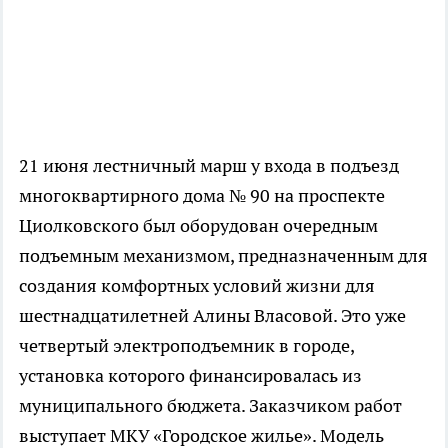
21 июня лестничный марш у входа в подъезд
многоквартирного дома № 90 на проспекте
Циолковского был оборудован очередным
подъемным механизмом, предназначенным для
создания комфортных условий жизни для
шестнадцатилетней Алины Власовой. Это уже
четвертый электроподъемник в городе,
установка которого финансировалась из
муниципального бюджета. Заказчиком работ
выступает МКУ «Городское жилье». Модель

━━━━━━━━━━━━━━━━━━━━━━━━━━━━━━

→ Task goal: Lines from the start of the material through the line containing "установка которого финансировалась из" are to be restated word for word; no picture may be included.

→ Expected answer:
21 июня лестничный марш у входа в подъезд
многоквартирного дома № 90 на проспекте
Циолковского был оборудован очередным
подъемным механизмом, предназначенным для
создания комфортных условий жизни для
шестнадцатилетней Алины Власовой. Это уже
четвертый электроподъемник в городе,
установка которого финансировалась из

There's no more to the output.